*EXERCISE GOAL*.
Beneath this instruction is a listing; print exactly the lines in it starting at the line that contains "verification checks. For" and going through the line that contains "and ultimate parent".

DATA EXTRACTS Start Marker

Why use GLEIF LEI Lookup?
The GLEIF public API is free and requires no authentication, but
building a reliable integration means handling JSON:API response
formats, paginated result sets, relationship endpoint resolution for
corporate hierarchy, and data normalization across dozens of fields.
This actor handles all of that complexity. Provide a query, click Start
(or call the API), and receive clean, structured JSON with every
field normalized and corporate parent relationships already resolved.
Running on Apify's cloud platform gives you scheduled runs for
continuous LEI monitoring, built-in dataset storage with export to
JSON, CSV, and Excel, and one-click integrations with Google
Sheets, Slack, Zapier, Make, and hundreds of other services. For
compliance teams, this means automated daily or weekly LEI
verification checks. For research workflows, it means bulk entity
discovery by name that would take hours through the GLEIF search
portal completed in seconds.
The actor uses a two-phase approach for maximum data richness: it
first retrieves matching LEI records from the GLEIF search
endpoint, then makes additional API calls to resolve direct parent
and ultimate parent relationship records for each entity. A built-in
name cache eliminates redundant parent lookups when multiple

DATA EXTRACTS End Marker
DATA EXTRACTS Start Marker

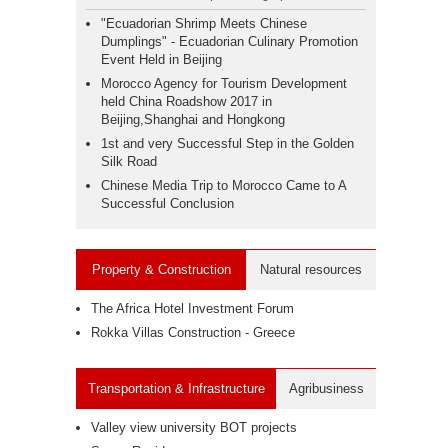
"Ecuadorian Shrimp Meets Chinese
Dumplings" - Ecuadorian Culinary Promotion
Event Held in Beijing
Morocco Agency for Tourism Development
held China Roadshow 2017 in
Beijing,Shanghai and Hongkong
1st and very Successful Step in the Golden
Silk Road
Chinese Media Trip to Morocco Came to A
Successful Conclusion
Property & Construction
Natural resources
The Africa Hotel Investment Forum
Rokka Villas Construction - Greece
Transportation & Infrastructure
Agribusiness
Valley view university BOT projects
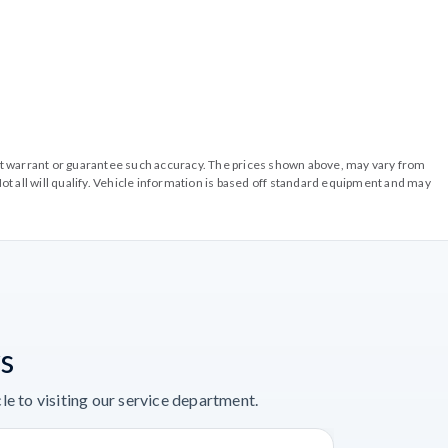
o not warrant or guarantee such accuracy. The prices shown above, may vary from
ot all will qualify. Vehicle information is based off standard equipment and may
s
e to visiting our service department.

DATA EXTRACTS End Marker

*OUTPUT OF THE TASK*.
verification checks. For research workflows, it means bulk entity
discovery by name that would take hours through the GLEIF search
portal completed in seconds.
The actor uses a two-phase approach for maximum data richness: it
first retrieves matching LEI records from the GLEIF search
endpoint, then makes additional API calls to resolve direct parent
and ultimate parent relationship records for each entity. A built-in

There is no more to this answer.